Al asomarme, vi que ese hombre se levantó la camisa y sacó de su
cinto un puñal, que de inmediato clavó en la garganta de mi
pobre Aurelio; murió ahí mismo donde cayó de bruces cerca de la
puerta. Todos los vecinos vinieron al velorio. Tomaron
aguardiente y jugaron barajas. Yo les di café, pan y cigarros.
Ellos pusieron dinero cerca del cadáver: con eso pagué los
gastos del entierro. A mi pobre Aurelio lo enterramos con
música...
"Cierta vez quemaron mi casa de siete brazadas de largo. Estaba
construida de madera con techo de zacate. Yo estaba bien
entonces, tenía una tiendita, pero con el incendio perdí todo.

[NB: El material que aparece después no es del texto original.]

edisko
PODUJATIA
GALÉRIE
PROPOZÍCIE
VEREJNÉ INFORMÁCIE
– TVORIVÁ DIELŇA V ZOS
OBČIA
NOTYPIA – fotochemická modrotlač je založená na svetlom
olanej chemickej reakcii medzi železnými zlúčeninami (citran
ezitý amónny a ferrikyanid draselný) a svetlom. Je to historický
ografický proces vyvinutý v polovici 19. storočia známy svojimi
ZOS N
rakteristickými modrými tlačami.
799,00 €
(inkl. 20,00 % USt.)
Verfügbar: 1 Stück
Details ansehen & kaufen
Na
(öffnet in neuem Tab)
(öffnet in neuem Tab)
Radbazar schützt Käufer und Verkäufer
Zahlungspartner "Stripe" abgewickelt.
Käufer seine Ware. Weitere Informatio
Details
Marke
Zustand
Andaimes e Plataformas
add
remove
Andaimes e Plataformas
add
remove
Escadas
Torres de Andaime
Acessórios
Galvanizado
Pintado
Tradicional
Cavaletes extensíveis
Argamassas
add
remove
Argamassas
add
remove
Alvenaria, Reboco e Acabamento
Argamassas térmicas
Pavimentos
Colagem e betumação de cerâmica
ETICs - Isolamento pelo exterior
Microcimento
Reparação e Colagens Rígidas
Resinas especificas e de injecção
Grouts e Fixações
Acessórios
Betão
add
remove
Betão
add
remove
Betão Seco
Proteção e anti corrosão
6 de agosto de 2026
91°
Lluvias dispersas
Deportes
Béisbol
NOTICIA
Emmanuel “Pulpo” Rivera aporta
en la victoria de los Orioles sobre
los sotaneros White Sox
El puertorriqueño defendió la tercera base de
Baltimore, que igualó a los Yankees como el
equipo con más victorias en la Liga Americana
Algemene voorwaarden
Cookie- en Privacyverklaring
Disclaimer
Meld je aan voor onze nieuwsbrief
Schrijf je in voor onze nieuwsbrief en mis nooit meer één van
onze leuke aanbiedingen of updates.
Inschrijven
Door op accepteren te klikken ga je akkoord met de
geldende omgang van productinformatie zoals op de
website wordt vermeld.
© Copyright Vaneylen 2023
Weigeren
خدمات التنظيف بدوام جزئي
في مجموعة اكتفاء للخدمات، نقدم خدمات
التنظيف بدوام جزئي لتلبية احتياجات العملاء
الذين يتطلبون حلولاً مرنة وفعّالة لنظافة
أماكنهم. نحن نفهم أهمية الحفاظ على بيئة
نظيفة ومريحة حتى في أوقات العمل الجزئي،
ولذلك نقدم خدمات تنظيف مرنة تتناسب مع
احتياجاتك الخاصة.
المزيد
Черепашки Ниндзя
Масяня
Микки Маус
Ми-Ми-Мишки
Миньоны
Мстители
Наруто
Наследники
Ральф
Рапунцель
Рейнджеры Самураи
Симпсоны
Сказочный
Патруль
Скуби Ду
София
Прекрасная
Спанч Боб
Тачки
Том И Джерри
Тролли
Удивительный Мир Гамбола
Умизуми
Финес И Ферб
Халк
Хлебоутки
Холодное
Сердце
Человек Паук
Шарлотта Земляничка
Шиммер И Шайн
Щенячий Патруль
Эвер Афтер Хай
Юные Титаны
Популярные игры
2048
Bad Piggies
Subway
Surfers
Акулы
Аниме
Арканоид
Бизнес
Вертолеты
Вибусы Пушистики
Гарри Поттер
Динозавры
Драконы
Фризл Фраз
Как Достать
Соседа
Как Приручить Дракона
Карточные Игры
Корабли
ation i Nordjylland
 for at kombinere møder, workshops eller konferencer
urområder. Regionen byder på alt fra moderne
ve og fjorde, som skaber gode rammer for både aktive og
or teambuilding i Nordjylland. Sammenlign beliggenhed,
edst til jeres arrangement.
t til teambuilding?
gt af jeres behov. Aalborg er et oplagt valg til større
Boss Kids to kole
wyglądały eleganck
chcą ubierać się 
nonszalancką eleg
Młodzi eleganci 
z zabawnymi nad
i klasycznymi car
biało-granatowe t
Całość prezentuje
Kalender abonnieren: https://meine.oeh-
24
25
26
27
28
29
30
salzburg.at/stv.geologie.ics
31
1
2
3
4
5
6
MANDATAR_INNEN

Todo se acabó. Ardió mi tiendita, el maíz, las semillas, mis
huipiles, mis rebozos... pura ceniza. Sin saber a quien
recurrir, ya estaba viuda, me fui caminando con mis hijos, para
subsistir comíamos frutas silvestres, hasta que llegamos al mar,
pero no era como lo que ya sabía de la vida acá en el monte, así
que volví al monte con mis hijos. Hacíamos té de hojas de
naranjo o de limón. Doña Rosaura García, vecina de Huautla, me
ayudó: ella me regaló un tazón. Otra persona, a quien no
recuerdo, me regaló una jícara (jarro de calabaza). Eso me
sirvió. Ignoro el motivo por el que quemaron mi casa. Unos
dijeron que el motivo era que yo había revelado el secreto
antiguo de nuestra medicina a los extranjeros. "En nuestra
sabiduría no hay nada malo que dañe y deba ocultarse", yo dije.

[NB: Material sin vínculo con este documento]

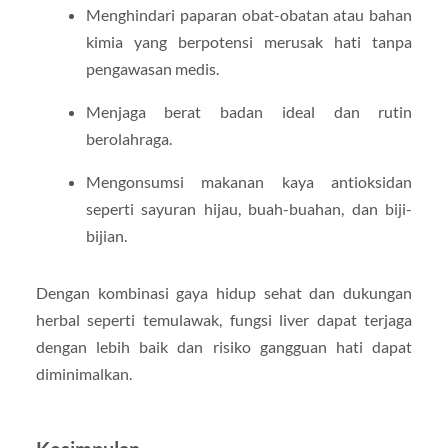
Menghindari paparan obat-obatan atau bahan
kimia yang berpotensi merusak hati tanpa
pengawasan medis.
Menjaga berat badan ideal dan rutin
berolahraga.
Mengonsumsi makanan kaya antioksidan
seperti sayuran hijau, buah-buahan, dan biji-
bijian.
Dengan kombinasi gaya hidup sehat dan dukungan
herbal seperti temulawak, fungsi liver dapat terjaga
dengan lebih baik dan risiko gangguan hati dapat
diminimalkan.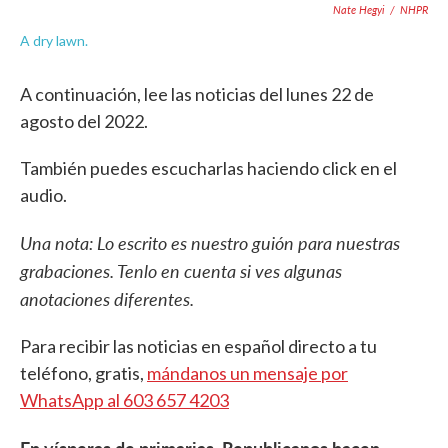
Nate Hegyi
/
NHPR
A dry lawn.
A continuación, lee las noticias del lunes 22 de
agosto del 2022.
También puedes escucharlas haciendo click en el
audio.
Una nota: Lo escrito es nuestro guión para nuestras
grabaciones. Tenlo en cuenta si ves algunas
anotaciones diferentes.
Para recibir las noticias en español directo a tu
teléfono, gratis,
mándanos un mensaje por
WhatsApp al 603 657 4203
En vísperas de primarias, Republicanos hacen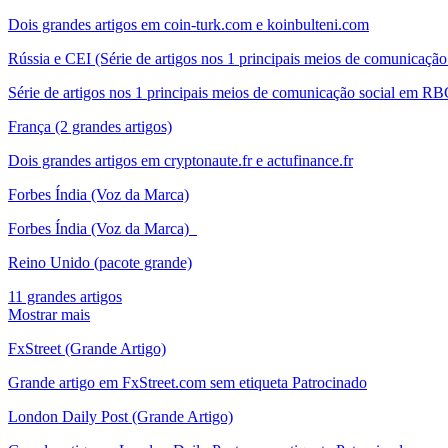
Dois grandes artigos em coin-turk.com e koinbulteni.com
Rússia e CEI (Série de artigos nos 1 principais meios de comunicação
Série de artigos nos 1 principais meios de comunicação social em RB
França (2 grandes artigos)
Dois grandes artigos em cryptonaute.fr e actufinance.fr
Forbes Índia (Voz da Marca)
Forbes Índia (Voz da Marca)
Reino Unido (pacote grande)
11 grandes artigos
Mostrar mais
FxStreet (Grande Artigo)
Grande artigo em FxStreet.com sem etiqueta Patrocinado
London Daily Post (Grande Artigo)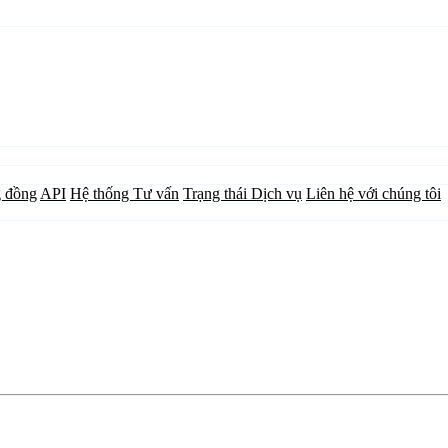
 đồng
API
Hệ thống Tư vấn
Trạng thái Dịch vụ
Liên hệ với chúng tôi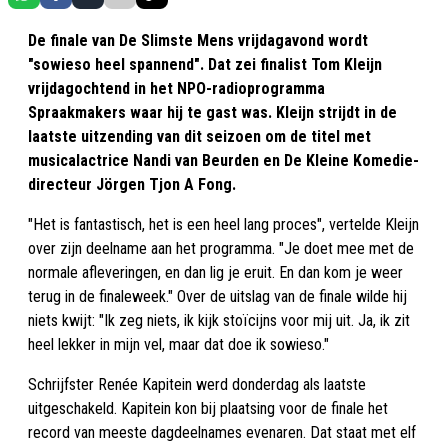
De finale van De Slimste Mens vrijdagavond wordt
"sowieso heel spannend". Dat zei finalist Tom Kleijn
vrijdagochtend in het NPO-radioprogramma
Spraakmakers waar hij te gast was. Kleijn strijdt in de
laatste uitzending van dit seizoen om de titel met
musicalactrice Nandi van Beurden en De Kleine Komedie-
directeur Jörgen Tjon A Fong.
"Het is fantastisch, het is een heel lang proces", vertelde Kleijn
over zijn deelname aan het programma. "Je doet mee met de
normale afleveringen, en dan lig je eruit. En dan kom je weer
terug in de finaleweek." Over de uitslag van de finale wilde hij
niets kwijt: "Ik zeg niets, ik kijk stoïcijns voor mij uit. Ja, ik zit
heel lekker in mijn vel, maar dat doe ik sowieso."
Schrijfster Renée Kapitein werd donderdag als laatste
uitgeschakeld. Kapitein kon bij plaatsing voor de finale het
record van meeste dagdeelnames evenaren. Dat staat met elf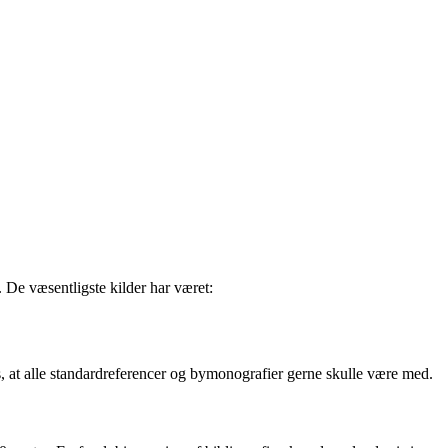
 De væsentligste kilder har været:
is, at alle standardreferencer og bymonografier gerne skulle være med.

Otros dijeron que el motivo por el que quemaron mi casa era la
envidia que personas malvadas sentían de mi poder. Nunca supe el
nombre de quienes incendiaron mi casita, ni me interesé en
consultarlo con los angelitos. Trabajé mucho para levantar otra
casa; esta sí de adobes con techo de lámina. Yo sigo siendo la
misma".
Idealmente, para María Sabina, el sujeto alcanza un desarrollo
óptimo cuando logra mantenerse él mismo ante las diferentes
experiencias de la vida. Cuando "integrado con uno mismo" se
mantiene inalterable ante cualquier situación:
"-La esencia es lo que hace iguales a todos los seres vivos, los
que se diferencian entre sí dependiendo de su cercanía o
alejamiento con respecto a esa esencia". Al final de su vida
logró ganarse el afecto de su pueblo. En su vejez los mazatecos
la rodearon de consideración y respeto; muchos subían a buscarla
hasta la cabaña en la cumbre y le consultaban sus problemas y
ella los curaba de la mente y el cuerpo. Entre sus gentes, María
Sabina nunca le dio importancia a su elevada posición. En vez de
rodearse de misterio, se la veía como todos, cruzando la única
calle de Huautla cargada de bultos o sentada en un rincón de la
iglesia, humildísima, sin compañero: "Cuando comencé a trabajar
con los angelitos, ya no tuve más trato en lo íntimo con hombre
alguno. En total, en mi vida, tuve dos hombres. Conocí al que
sería mi primer marido el día que vino por mi. No hubo
casamiento. Mi madre, sin consultarme, me ordenó juntar mi ropa
diciendo que a partir de ese momento ya no le pertenecía más: él
se llamaba Serapio Martínez, y al paso del tiempo lo quise
mucho. Comprobé que era de buen corazón. Con orgullo puedo decir
que él sabía leer y escribir. Cuando le dije que ya estaba
encinta, apenas balbuceó: -Pues prepárate a ser madre..."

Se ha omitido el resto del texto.